The FPKM-based limma analysis reveals marked gene expression differences between breast tumors and normal breast tissue in GSE183947. At the chosen thresholds (FDR < 0.05, |log2(FC)| ≥ 1) we observe substantial numbers of both up- and down-regulated genes, consistent with broad changes in cellular state rather than a small set of isolated markers.

The volcano and MA plots confirm that these differences are well distributed across expression levels, and together with the PCA suggest a robust separation of tumor and normal samples driven by many independent genes. This supports the use of downstream enrichment to interpret the results at the pathway level.

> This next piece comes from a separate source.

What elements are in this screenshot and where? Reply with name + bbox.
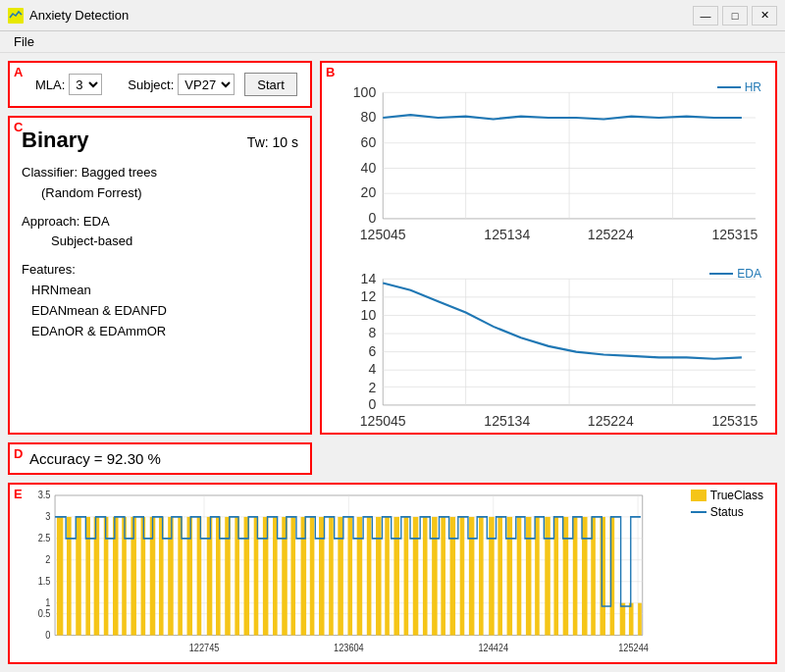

GO BP enrichment of tumor-up genes points to coordinated activation of proliferative and cell cycle–related programs (for example, terms related to mitotic division, DNA replication, and checkpoint control, depending on the exact output), which is in line with increased growth and genomic instability in tumors. Conversely, GO terms enriched among tumor-down genes tend to involve processes more characteristic of normal or differentiated breast tissue (such as tissue organization, adhesion, or specific signaling pathways), reflecting functions that are attenuated or lost in the tumor state. These process-level trends provide a concise biological summary of the DE results.

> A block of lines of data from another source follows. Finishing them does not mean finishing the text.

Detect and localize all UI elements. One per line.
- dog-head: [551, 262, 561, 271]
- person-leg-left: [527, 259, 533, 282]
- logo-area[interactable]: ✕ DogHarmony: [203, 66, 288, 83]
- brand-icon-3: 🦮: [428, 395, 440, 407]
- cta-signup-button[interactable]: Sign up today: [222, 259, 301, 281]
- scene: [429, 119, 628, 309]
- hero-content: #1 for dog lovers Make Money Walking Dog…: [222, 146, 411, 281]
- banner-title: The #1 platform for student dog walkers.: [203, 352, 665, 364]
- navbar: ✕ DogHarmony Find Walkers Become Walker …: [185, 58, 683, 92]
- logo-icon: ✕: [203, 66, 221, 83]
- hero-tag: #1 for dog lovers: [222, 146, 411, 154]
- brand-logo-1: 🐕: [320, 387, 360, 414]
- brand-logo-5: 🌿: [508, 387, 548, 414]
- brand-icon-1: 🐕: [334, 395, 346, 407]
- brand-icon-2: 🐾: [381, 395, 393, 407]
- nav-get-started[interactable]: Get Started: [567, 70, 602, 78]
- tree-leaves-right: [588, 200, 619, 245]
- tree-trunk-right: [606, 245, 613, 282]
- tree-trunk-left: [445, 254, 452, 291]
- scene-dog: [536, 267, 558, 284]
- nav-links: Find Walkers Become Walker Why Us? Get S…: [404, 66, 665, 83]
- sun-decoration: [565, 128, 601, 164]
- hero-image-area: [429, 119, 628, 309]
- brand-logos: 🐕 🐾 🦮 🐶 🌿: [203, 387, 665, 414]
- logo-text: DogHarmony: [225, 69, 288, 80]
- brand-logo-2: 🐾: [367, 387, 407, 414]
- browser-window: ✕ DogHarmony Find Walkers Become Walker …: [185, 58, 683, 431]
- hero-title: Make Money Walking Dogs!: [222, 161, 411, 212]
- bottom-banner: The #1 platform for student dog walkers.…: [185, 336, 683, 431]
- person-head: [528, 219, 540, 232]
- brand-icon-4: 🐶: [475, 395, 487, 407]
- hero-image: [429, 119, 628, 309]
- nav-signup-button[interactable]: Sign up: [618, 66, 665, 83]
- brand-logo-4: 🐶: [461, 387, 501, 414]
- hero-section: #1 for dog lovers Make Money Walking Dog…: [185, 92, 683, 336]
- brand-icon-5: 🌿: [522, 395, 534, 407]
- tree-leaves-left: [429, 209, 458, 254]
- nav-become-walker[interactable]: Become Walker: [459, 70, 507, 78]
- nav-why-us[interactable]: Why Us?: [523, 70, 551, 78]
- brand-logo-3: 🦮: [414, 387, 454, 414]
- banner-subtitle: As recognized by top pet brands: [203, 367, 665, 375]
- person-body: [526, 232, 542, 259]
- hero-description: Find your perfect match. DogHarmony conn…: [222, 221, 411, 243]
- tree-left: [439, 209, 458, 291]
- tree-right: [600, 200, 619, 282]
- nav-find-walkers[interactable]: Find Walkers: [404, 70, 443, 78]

The additional GSEA-style analysis corroborates these findings by identifying gene sets with coordinated expression changes that correlate with the overall tumor vs normal differentiation signal. GSEA can capture more subtle and widespread changes in pathway activity that may not be as apparent when looking at individual gene lists.

6.3 Caveats

  • All DE results are based on FPKM-normalized values rather than raw counts, and limma on log2(FPKM+1) is used here because a complete counts matrix for all samples is not available; differences relative to count-based DESeq2-style workflows should therefore be expected.
  • GO-based enrichment is sensitive to gene universe choice, ID mapping, and redundancy among related terms, so enriched processes should be interpreted as indicative themes rather than definitive mechanistic pathways.

6.4 Conclusions and Future Work

Using FPKM-normalized RNA-Seq data from GSE183947, we implemented a complete workflow from data loading and QC through limma-based tumor vs normal differential expression, visualization with volcano and MA plots, and GO BP enrichment on tumor-up and tumor-down gene sets. The analysis identifies large, directionally consistent sets of DE genes and highlights biologically plausible process-level changes in breast tumors.

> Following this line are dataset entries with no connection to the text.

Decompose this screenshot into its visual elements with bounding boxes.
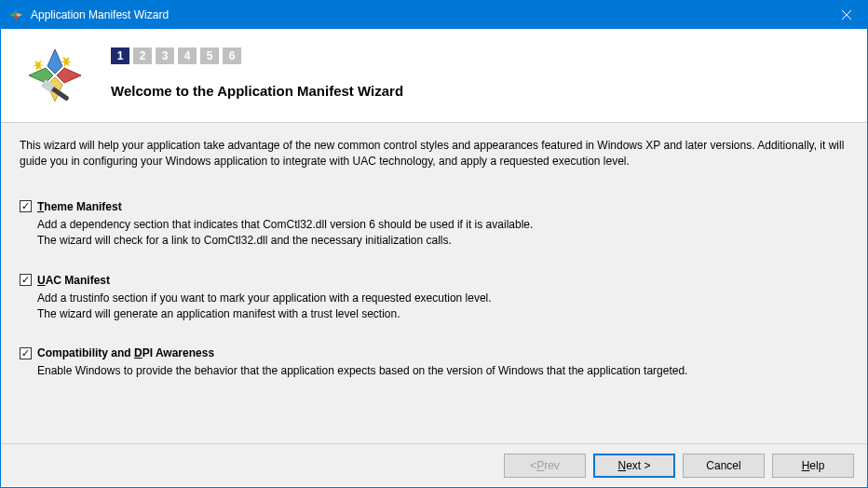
help-button[interactable]: Help [772, 454, 854, 478]
wizard-header: 123456 Welcome to the Application Manife… [1, 29, 867, 123]
option-checkbox[interactable] [20, 347, 32, 359]
step-indicator: 123456 [111, 47, 848, 64]
option-label[interactable]: Compatibility and DPI Awareness [37, 346, 214, 359]
option-description: Add a dependency section that indicates … [37, 217, 848, 250]
option-header: Compatibility and DPI Awareness [20, 346, 848, 359]
close-icon [842, 10, 851, 20]
step-1: 1 [111, 47, 129, 64]
wizard-icon [25, 46, 85, 105]
close-button[interactable] [825, 1, 867, 29]
option-header: UAC Manifest [20, 274, 848, 287]
next-button[interactable]: Next > [593, 454, 675, 478]
svg-marker-6 [47, 49, 62, 74]
wizard-content: This wizard will help your application t… [1, 123, 867, 443]
page-title: Welcome to the Application Manifest Wiza… [111, 83, 848, 99]
option-checkbox[interactable] [20, 274, 32, 286]
option-block: Compatibility and DPI AwarenessEnable Wi… [20, 346, 848, 379]
step-4: 4 [178, 47, 197, 64]
titlebar: Application Manifest Wizard [1, 1, 867, 29]
option-description: Enable Windows to provide the behavior t… [37, 363, 848, 379]
option-block: Theme ManifestAdd a dependency section t… [20, 200, 848, 250]
cancel-button[interactable]: Cancel [683, 454, 765, 478]
svg-marker-9 [29, 68, 53, 83]
titlebar-title: Application Manifest Wizard [31, 8, 825, 21]
step-3: 3 [156, 47, 174, 64]
button-bar: < Prev Next > Cancel Help [1, 443, 867, 486]
option-checkbox[interactable] [20, 200, 32, 212]
option-block: UAC ManifestAdd a trustinfo section if y… [20, 274, 848, 323]
intro-text: This wizard will help your application t… [20, 138, 848, 170]
step-6: 6 [223, 47, 241, 64]
option-description: Add a trustinfo section if you want to m… [37, 291, 848, 323]
svg-marker-7 [57, 68, 81, 83]
prev-button[interactable]: < Prev [504, 454, 586, 478]
app-icon [8, 7, 23, 22]
option-label[interactable]: Theme Manifest [37, 200, 122, 213]
step-5: 5 [200, 47, 219, 64]
option-label[interactable]: UAC Manifest [37, 274, 110, 287]
option-header: Theme Manifest [20, 200, 848, 213]
step-2: 2 [133, 47, 152, 64]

Future work could include repeating the analysis on a unified raw counts matrix with count-based methods, extending enrichment to additional resources such as KEGG, Reactome, or MSigDB, and applying GSEA to the ranked gene list to capture more subtle coordinated shifts in pathway activity. A more detailed report could then link the specific enriched GO terms and pathways to the breast cancer literature.